IT'S A RAID! Well it could be ...

I just added a second 320 gig drive to the new laptop.

The question is it worth using as a RAID array?

It would be a RAID 1 (duplicate drive) if so.

I don't plan to put anything critical on the laptop, and I have a 120 gig USB drive or a Thumb Drive to copy stuff that I need onto.

So, is it worth setting up the RAID?


Actually it would be RAID 1. RAID 0 is stripped set. RAID 1 is disk mirroring. You might be better simply setting up RAID 0 is make one big disk with an external hard drive as backup. 0 is also the fastest option you can do with 2 disk as well.
Thank you - the entry has been corrected.

I'm somewhat leery of RAID 0 as if one drive goes, I loose everything.
Yah that's the thing. How if you could have RAID 5...but that requires 3 disks which would be a little overkill in a laptop. :xP
I think all raid does is saves you time and aggravation when one disk dies - instead of restoring everything from backups you just get a replacement drive and put it in (hoping another one doesn't die while waiting for the replacement to arrive).
I had switched to using raids ever since my total disk capacity went over 250 gig. Now it's over 1T and I don't want to think how long would it take to restore from backups.
Hmm, be aware that it will kill laptop batteries having a RAID setup. However if it's plugged to the juice wall. Lappies are like addicted to taht stuff from the wall. ;)

Then you're fine. But, even with a RAID setup, you should do regular backups anyways.
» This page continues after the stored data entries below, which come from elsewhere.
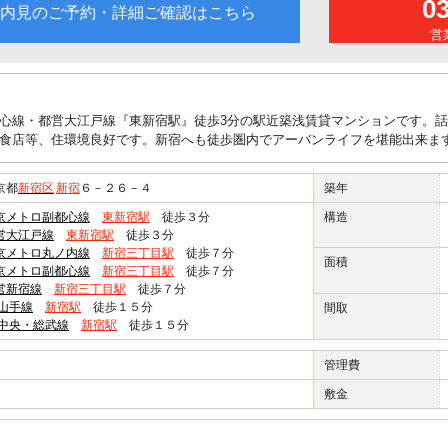
0
内見のご予約・詳細ご確認はこちら
営業
心線・都営大江戸線『東新宿駅』徒歩3分の駅近築浅賃貸マンションです。
食店等、住環境良好です。新宿へも徒歩圏内でアーバンライフを堪能出来ま
京都
新宿区
新宿
６－２６－４
築年
京メトロ副都心線
東新宿駅
徒歩３分
構造
営大江戸線
東新宿駅
徒歩３分
京メトロ丸ノ内線
新宿三丁目駅
徒歩７分
面積
京メトロ副都心線
新宿三丁目駅
徒歩７分
営新宿線
新宿三丁目駅
徒歩７分
R山手線
新宿駅
徒歩１５分
間取
R中央・総武線
新宿駅
徒歩１５分
管理費
敷金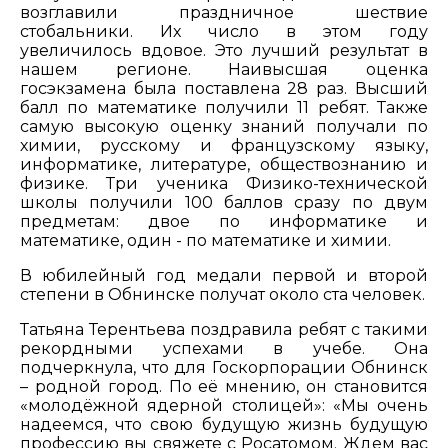
возглавили праздничное шествие
стобальники. Их число в этом году
увеличилось вдовое. Это лучший результат в
нашем регионе. Наивысшая оценка
госэкзамена была поставлена 28 раз. Высший
балл по математике получили 11 ребят. Также
самую высокую оценку знаний получали по
химии, русскому и французскому языку,
информатике, литературе, обществознанию и
физике. Три ученика Физико-технической
школы получили 100 баллов сразу по двум
предметам: двое по информатике и
математике, один - по математике и химии.
В юбилейный год медали первой и второй
степени в Обнинске получат около ста человек.
Татьяна Терентьева поздравила ребят с такими
рекордными успехами в учебе. Она
подчеркнула, что для Госкорпорации Обнинск
– родной город. По её мнению, он становится
«молодёжной ядерной столицей»: «Мы очень
надеемся, что свою будущую жизнь будущую
профессию вы свяжете с Росатомом. Ждем вас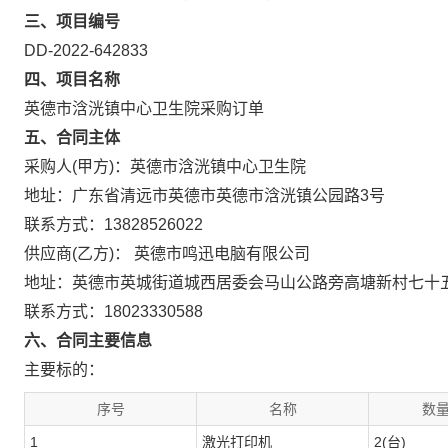
三、项目编号
DD-2022-642833
四、项目名称
英德市浛洸镇中心卫生院采购订单
五、合同主体
采购人(甲方)：英德市浛洸镇中心卫生院
地址：广东省清远市英德市英德市浛洸镇公园路3号
联系方式：13828526022
供应商(乙方)： 英德市鸣迅电脑有限公司
地址：英德市英城街道城西居委会马山公路旁高塘新村七十五
联系方式：18023330588
六、合同主要信息
主要标的：
序号
名称
数量
1
激光打印机
2(台)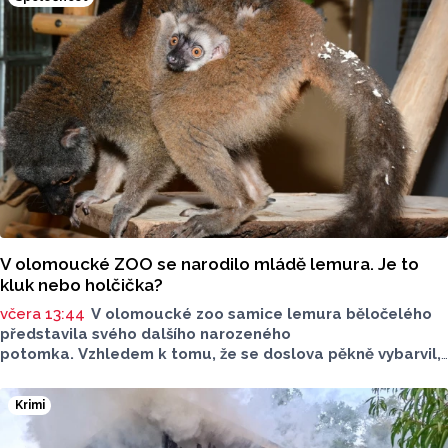
V olomoucké ZOO se narodilo mládě lemura. Je to
kluk nebo holčička?
včera 13:44
V olomoucké zoo samice lemura běločelého
představila svého dalšího narozeného
potomka. Vzhledem k tomu, že se doslova pěkně vybarvil,
je téměř jisté, že se jedná o samce. Samice totiž bývají
hnědé, případně hnědošedé, zato samci se pyšní bílým
Krimi
zbarvením hlavy.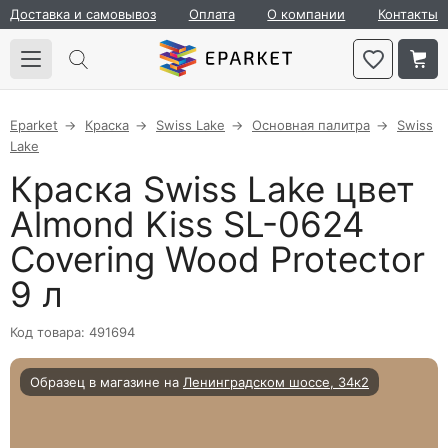
Доставка и самовывоз
Оплата
О компании
Контакты
Eparket
Краска
Swiss Lake
Основная палитра
Swiss
Lake
Краска Swiss Lake цвет
Almond Kiss SL-0624
Covering Wood Protector
9 л
Код товара: 491694
Образец в магазине на
Ленинградском шоссе, 34к2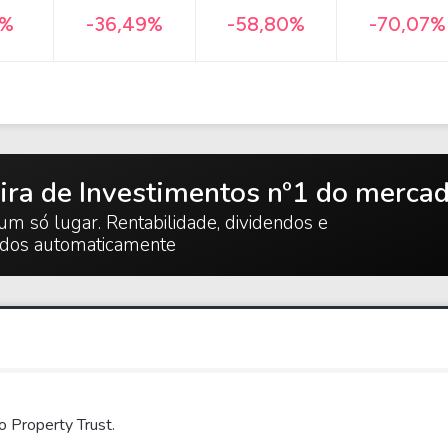
-70,07%
7%
-36,49%
-58,80%
ira de Investimentos nº1 do merca
um só lugar. Rentabilidade, dividendos e
ados automaticamente
o Property Trust.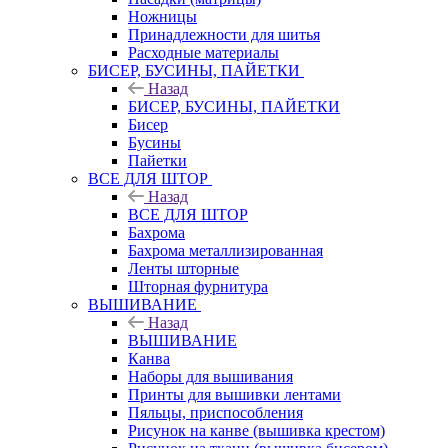
Ножницы
Принадлежности для шитья
Расходные материалы
БИСЕР, БУСИНЫ, ПАЙЕТКИ
Назад
БИСЕР, БУСИНЫ, ПАЙЕТКИ
Бисер
Бусины
Пайетки
ВСЕ ДЛЯ ШТОР
Назад
ВСЕ ДЛЯ ШТОР
Бахрома
Бахрома металлизированная
Ленты шторные
Шторная фурнитура
ВЫШИВАНИЕ
Назад
ВЫШИВАНИЕ
Канва
Наборы для вышивания
Принты для вышивки лентами
Пяльцы, приспособления
Рисунок на канве (вышивка крестом)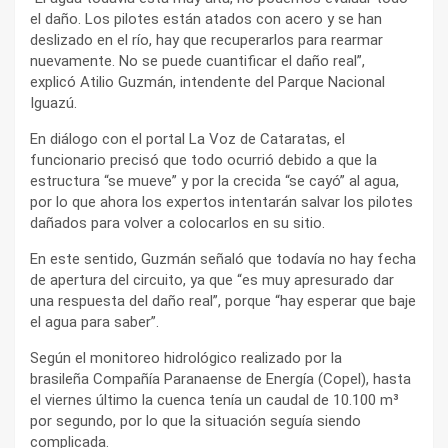
el daño. Los pilotes están atados con acero y se han
deslizado en el río, hay que recuperarlos para rearmar
nuevamente. No se puede cuantificar el daño real”,
explicó Atilio Guzmán, intendente del Parque Nacional
Iguazú.
En diálogo con el portal La Voz de Cataratas, el
funcionario precisó que todo ocurrió debido a que la
estructura “se mueve” y por la crecida “se cayó” al agua,
por lo que ahora los expertos intentarán salvar los pilotes
dañados para volver a colocarlos en su sitio.
En este sentido, Guzmán señaló que todavía no hay fecha
de apertura del circuito, ya que “es muy apresurado dar
una respuesta del daño real”, porque “hay esperar que baje
el agua para saber”.
Según el monitoreo hidrológico realizado por la
brasileña Compañía Paranaense de Energía (Copel), hasta
el viernes último la cuenca tenía un caudal de 10.100 m³
por segundo, por lo que la situación seguía siendo
complicada.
RAID is designed to fail as HDD's usually do, it's not a get out card for doing backups. :)
If you are able to back up your laptop regularly, then I'd go with no RAID/mirroring on the laptop, and regular backups to your robust hard drive system of choice. There are better ways to use two hard drives.

How do you usually use the laptop? If you do music or video editing, or anything that is sensitive to clock and time, it's good practice to have your system drive be on a different physical spindle than your data drive.

Similarly if you use virtual machines, you should have your VMs live on a different hard drive from your host system. If either of those cases apply, you have two hard drives now, so you're all set.